The, the school breakfast, school breakfast that is provided in in in public school that that I think it's like 30 or 40 percent of of youth in America eat is like fruity pebbles or fruit loops and um like orange juice right with milk and orange juice right so they're alone they're getting 60 plus grams of sugar right like this is a problem like this is a big problem so so we want to look at our sugar intake too so like that's now we're now we're like in this crazy world right so we're like looking at at our sugar, we're avoiding trans fats, we're minimizing our processed food intake, right? We're getting every color of the rainbow every day. We're hitting our fiber and we're trying to hit our protein, right? Plus we're cooking with oils that we're not burning.

Like, shouldn't that be enough for everybody to try to manage? But on top of it, we start to think about like these different types of preferences. And that's where I think things get interesting. right um you know two decades ago two and a half decades ago there was a a naturopathic physician named joe didamo and he wrote this book called the blood type diet and it was looking at different um individuals blood typing and how it related to foods that worked the best for their their nutrition right the idea was that based based on where you came from, your genealogy, where your genes and your family history originated, different types of foods would be more appropriately assimilated into your body. And I think that there's a lot of truth to that.

There's a lot of truth to this anthropologic origin and eating how your ancestors ate. So when I think about what people should be choosing for their nutrition, right, in addition to the foundations that we spoke about, I think looking at your genealogy and then looking at your... like really paying attention to how you feel, how you perform, and how you are as a person with that particular nutrition program. And then we can track things like blood chemistries to see see how your nutrition programming impacts your physiology.

For a long time, there was a physician who would evaluate how your pulse would change when you ate different foods. It's well known that that happens, but there's a lot of other factors in the moment that can impact your pulse. So it's not as sensitive of a tool, but the food you eat certainly impacts how your brain functions. you feel, how your skin looks, right? Like I know a lot of people's introduction into functional medicine in my world comes from something that they're doing that's impacting their guts, that's impacting how they're thinking and feeling, or that's impacting their skin, causing eczema or rashes or otherwise, right?

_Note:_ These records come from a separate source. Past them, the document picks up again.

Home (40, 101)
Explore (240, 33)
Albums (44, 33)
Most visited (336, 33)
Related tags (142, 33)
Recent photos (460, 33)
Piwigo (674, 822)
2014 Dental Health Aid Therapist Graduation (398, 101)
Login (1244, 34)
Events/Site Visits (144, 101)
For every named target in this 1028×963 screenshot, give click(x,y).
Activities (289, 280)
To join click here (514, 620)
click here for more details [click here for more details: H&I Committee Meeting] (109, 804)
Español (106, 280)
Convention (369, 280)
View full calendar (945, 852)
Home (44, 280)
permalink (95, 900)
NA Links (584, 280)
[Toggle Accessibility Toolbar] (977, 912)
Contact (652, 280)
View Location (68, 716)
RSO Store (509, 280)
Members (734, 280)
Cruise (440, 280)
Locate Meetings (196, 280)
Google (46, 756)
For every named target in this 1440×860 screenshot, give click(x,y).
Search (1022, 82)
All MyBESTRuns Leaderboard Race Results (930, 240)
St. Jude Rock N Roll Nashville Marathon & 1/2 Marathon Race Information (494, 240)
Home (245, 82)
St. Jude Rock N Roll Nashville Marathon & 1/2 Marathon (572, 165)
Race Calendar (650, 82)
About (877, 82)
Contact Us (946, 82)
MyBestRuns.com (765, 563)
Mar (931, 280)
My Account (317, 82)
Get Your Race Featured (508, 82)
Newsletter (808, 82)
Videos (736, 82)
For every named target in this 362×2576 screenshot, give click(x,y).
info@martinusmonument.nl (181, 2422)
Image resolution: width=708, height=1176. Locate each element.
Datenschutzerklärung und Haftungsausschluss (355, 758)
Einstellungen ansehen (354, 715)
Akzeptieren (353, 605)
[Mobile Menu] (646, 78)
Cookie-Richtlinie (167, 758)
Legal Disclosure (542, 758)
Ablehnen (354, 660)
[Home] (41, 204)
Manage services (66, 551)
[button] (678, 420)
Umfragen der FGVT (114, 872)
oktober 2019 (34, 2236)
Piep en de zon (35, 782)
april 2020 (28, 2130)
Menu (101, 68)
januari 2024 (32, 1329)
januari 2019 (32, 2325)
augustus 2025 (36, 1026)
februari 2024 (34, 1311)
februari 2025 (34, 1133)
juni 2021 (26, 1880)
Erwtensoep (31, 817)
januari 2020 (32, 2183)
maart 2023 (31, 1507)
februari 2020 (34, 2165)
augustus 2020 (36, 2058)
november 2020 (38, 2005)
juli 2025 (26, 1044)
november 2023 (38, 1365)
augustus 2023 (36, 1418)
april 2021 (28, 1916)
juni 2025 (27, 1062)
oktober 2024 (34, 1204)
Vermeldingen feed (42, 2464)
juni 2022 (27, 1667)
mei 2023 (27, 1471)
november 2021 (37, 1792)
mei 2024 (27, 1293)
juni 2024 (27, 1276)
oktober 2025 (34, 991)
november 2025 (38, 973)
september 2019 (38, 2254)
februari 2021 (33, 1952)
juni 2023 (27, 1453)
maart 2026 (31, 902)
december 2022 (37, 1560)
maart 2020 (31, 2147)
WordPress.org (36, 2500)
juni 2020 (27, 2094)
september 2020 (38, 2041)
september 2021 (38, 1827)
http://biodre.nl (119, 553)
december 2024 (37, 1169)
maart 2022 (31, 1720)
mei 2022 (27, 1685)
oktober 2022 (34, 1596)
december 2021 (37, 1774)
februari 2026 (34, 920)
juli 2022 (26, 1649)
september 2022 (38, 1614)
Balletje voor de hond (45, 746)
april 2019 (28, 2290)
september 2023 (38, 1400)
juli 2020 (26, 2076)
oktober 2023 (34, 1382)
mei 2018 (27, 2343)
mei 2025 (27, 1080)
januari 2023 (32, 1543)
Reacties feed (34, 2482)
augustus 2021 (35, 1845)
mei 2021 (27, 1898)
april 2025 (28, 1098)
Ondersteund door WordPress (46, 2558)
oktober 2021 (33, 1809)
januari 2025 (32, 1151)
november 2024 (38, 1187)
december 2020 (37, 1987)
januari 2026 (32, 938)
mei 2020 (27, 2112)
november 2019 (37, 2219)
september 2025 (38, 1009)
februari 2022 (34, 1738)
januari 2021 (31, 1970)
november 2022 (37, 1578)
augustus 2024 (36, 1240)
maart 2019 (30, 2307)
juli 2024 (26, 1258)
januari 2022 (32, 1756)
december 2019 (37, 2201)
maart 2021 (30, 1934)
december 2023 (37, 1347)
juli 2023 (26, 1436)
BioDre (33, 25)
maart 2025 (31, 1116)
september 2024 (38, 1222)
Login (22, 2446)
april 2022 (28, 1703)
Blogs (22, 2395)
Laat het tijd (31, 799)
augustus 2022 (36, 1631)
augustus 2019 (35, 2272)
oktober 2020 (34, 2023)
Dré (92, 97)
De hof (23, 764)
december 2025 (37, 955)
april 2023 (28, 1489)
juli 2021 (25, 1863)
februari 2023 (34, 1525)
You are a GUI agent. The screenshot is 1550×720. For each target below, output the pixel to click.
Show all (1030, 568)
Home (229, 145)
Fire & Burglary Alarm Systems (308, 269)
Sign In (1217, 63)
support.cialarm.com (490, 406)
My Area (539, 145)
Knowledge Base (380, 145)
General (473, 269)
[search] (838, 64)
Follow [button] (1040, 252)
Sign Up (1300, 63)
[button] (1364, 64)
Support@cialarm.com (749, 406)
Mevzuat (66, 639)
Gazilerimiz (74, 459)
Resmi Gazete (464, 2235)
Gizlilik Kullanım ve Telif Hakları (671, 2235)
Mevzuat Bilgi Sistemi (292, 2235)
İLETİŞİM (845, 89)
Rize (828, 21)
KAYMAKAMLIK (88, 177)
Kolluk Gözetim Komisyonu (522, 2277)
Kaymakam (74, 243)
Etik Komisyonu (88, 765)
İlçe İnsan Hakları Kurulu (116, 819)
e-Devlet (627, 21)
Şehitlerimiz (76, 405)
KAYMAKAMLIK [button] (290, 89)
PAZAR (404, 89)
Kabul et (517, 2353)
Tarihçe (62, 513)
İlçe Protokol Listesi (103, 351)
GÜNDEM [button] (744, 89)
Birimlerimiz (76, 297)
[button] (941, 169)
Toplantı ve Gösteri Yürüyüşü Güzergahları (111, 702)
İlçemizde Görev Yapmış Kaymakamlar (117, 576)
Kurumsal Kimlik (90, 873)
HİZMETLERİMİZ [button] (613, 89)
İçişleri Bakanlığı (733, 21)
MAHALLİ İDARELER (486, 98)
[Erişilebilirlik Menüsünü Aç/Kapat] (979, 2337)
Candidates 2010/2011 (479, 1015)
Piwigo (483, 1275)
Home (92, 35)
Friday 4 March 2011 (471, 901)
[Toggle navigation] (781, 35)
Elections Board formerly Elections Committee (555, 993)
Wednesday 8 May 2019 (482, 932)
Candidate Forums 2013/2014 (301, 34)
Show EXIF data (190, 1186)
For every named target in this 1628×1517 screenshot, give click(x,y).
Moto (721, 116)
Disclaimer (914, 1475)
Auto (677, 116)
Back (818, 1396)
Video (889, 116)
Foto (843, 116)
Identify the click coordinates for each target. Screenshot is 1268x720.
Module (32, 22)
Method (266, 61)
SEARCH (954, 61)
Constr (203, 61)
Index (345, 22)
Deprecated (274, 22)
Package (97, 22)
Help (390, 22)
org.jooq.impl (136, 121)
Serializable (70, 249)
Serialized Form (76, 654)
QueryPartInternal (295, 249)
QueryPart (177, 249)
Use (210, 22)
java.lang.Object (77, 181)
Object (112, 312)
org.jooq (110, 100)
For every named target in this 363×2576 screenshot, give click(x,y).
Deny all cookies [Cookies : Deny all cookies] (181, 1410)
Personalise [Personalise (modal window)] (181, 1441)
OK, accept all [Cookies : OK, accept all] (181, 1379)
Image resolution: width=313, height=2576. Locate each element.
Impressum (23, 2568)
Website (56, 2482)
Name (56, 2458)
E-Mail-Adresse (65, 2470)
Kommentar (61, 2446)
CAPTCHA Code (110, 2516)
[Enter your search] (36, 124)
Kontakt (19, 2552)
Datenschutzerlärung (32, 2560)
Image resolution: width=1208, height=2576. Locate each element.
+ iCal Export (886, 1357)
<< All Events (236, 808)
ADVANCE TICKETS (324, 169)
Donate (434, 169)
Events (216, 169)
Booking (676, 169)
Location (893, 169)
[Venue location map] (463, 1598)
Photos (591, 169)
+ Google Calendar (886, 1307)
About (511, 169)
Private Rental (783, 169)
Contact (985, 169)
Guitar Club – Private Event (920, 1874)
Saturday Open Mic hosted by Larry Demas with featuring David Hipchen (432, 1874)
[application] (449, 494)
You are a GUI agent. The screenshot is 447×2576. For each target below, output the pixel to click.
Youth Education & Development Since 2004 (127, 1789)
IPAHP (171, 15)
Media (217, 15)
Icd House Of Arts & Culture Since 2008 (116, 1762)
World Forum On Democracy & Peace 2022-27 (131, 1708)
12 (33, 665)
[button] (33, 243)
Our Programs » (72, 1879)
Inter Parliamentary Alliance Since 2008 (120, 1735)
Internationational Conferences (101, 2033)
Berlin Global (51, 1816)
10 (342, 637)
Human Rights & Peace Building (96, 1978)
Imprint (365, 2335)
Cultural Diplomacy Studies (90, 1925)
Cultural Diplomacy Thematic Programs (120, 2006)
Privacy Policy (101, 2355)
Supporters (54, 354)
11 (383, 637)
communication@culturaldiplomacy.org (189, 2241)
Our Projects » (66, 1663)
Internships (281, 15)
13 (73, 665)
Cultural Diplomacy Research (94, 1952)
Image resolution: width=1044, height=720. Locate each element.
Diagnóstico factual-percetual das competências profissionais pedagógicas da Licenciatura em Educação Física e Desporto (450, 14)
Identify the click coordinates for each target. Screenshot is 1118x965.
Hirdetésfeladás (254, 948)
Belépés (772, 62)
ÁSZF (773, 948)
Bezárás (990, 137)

So we can look at how the food is working with you and then make a decision based on that versus like kind of following. a particular type of dogma or ideology. Now, totally separate to that is the idea that the do no harm concept, right, that many people adopt in their nutrition choices, right?

Not, you know, killing another organism on the planet. And that, I think, is a very sacred thing for people who aspire to that and should be respected and acknowledged and honored in its entirety. The same thing applies to food choices and their impacts on the environment as well. I think that that's a very noble and honorable and appropriate way to live life. And what we can do is we can look at blood chemistries, physiology, and symptoms to make sure that what you're doing is not only impacting your goal of environmental stewardship, of sacredness of life, right?

And is it negatively impacting your health span and lifespan? We're going to wrap it up there. I know we'll be hanging out for a little bit after, so I'm sure you can ask more questions if you want.

There's also cards for Adam up at the front if you're looking at scheduling a consultation with him and maybe learning a bit more about your health. But yeah, thank you, Adam, so much for coming in. It's a pleasure.

Thank you, Connor. Yeah. Thank you guys for coming too.